First of all, if you have an anonymous network, how come you can't have anybody spending the money in any account? And as it turns out, you can solve that problem with public key cryptography, that ECDSA is the elliptic curve digital signature algorithm, and the idea of using digital signatures for digital money is actually old, it's from the 80s.

Another problem is what happens when someone spends their money on two things at the same time. And that's actually not an easy problem to solve, and this is the thing that sort of made cryptocurrency a thing, is that Bitcoin is the first cryptocurrency to really effectively solve this problem. So to give you an idea, imagine that there's an account that has $5 in it, and I simultaneously

spend that money on two different things at the same time. Then some nodes in the peer-to-peer network are going to receive one transaction first, and some nodes are going to receive the other first. But there's only $5 to spend, so I can't spend it twice. So how's that conflict resolved? And that's resolved by Bitcoin mining, actually. So when you think of mining, most people think of, oh, that's how you create new

Bitcoins. Actually, that's how you solve the double spending problem. The new coins are just an incentive to get people to do it. So when you first see a Bitcoin address, the first thing you notice is all these crazy letters and numbers. All the digits, capital letters, lowercase letters, there are 62 of them, but I claim this is written in base 58.

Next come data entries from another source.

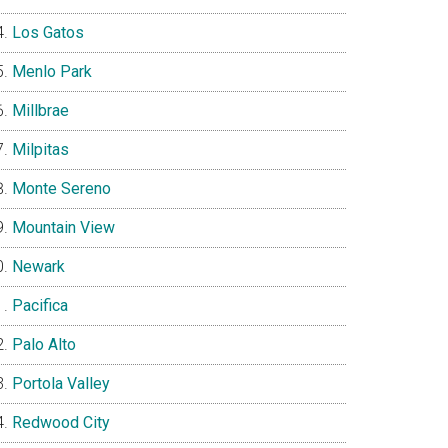
Los Gatos
Menlo Park
Millbrae
Milpitas
Monte Sereno
Mountain View
Newark
Pacifica
Palo Alto
Portola Valley
Redwood City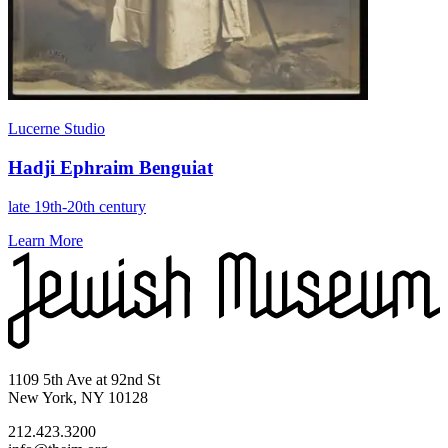
Lucerne Studio
Hadji Ephraim Benguiat
late 19th-20th century
Learn More
1109 5th Ave at 92nd St
New York, NY 10128
212.423.3200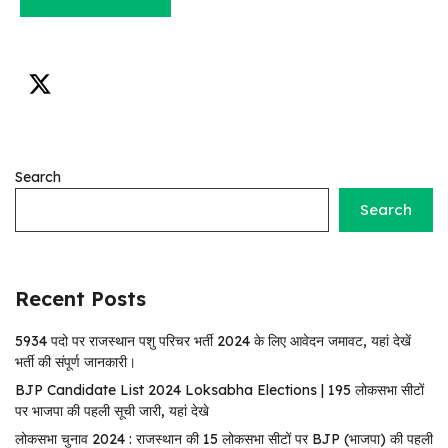
Search
Search
Recent Posts
5934 पदो पर राजस्थान पशु परिचर भर्ती 2024 के लिए आवेदन जमावट, यहां देखें
भर्ती की संपूर्ण जानकारी।
BJP Candidate List 2024 Loksabha Elections | 195 लोकसभा सीटों
पर भाजपा की पहली सूची जारी, यहां देखे
लोकसभा चुनाव 2024 : राजस्थान की 15 लोकसभा सीटों पर BJP (भाजपा) की पहली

In fact, it's a 25-byte string in base 58. Why 58? Well, because four of these, I hope maybe you can't see that at the back, but four of these things are very easy to confuse, the I and uppercase I, lowercase L, and the capital O and the zero. So you remove those, and there are 58 left. And you order them kind of like hex. When you're counting up, you would go one, two, three, four, five, six, seven, eight,

nine, capital A, capital B, to capital Z, and so on. And if you look up how to make a Bitcoin address, you will find a picture like this. And again, in the back, you probably can't see this. That's not important, because there are really three steps in this process, and we already know one. The last step is to turn the results into base 58 and add a checksum.

Okay, so we know about that. The first step in this process is to start with a public key. So now let's think about where does the public key come from? Well, as it turns out, it comes from an elliptic curve. And not just any elliptic curve, this elliptic curve. Of all the elliptic curves in the world, they picked y squared equals x cubed plus seven, which is pretty amazing, because it's so simple.

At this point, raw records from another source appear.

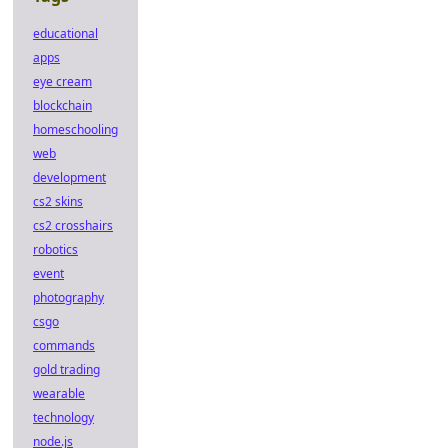
educational
apps
eye cream
blockchain
homeschooling
web
development
cs2 skins
cs2 crosshairs
robotics
event
photography
csgo
commands
gold trading
wearable
technology
node.js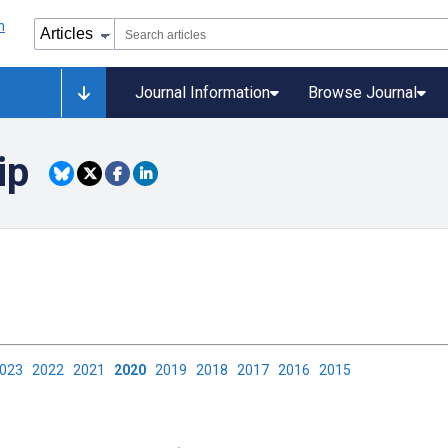
Journal Information
Browse Journal
ip
2023
2022
2021
2020
2019
2018
2017
2016
2015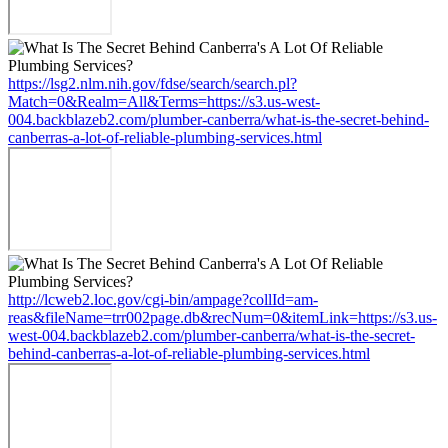
https://lsg2.nlm.nih.gov/fdse/search/search.pl?
Match=0&Realm=All&Terms=https://s3.us-west-
004.backblazeb2.com/plumber-canberra/what-is-the-secret-behind-
canberras-a-lot-of-reliable-plumbing-services.html
http://lcweb2.loc.gov/cgi-bin/ampage?collId=am-
reas&fileName=trr002page.db&recNum=0&itemLink=https://s3.us-
west-004.backblazeb2.com/plumber-canberra/what-is-the-secret-
behind-canberras-a-lot-of-reliable-plumbing-services.html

It seems so simple. So elliptic curves are these amazing mathematical objects. They do lots of crazy stuff. But one thing that's amazing about them is that you can add points on elliptic curves, and you can do all kinds of arithmetic. To add two points, all I do is I draw a line through them, I find where that line intersects

the curve, I flip it around the axis, and that is the result of the addition. And the details aren't that important, but what you should know is that you can do that fast. In fact, with a couple additions and a couple multiplications, you can compute the coordinates of the resulting point from the coordinates of the points you're starting with.

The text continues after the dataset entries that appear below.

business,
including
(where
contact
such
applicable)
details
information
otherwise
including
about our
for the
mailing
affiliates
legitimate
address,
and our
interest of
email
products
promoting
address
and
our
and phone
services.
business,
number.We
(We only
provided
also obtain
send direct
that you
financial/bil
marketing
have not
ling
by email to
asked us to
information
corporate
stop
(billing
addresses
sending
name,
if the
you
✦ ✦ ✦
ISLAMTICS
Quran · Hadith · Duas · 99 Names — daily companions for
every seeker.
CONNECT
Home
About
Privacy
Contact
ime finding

And amazingly enough, that same formula that works to compute the, to do the arithmetic works mod a prime, even though the graph goes totally nuts. So these are just all the whole number points, whole numbers between zero and 70, and plugging them into that equation, and the ones that work, I'm coloring red. And as it turns out, I can still do all the arithmetic, and it'll still work, even

in this crazy, ridiculous graph. So to make a public key that we start from, to make a Bitcoin address, all we gotta do is pick a random 256-bit number, and it's really important that it be random, and then take a point P, and add it to itself that number of times.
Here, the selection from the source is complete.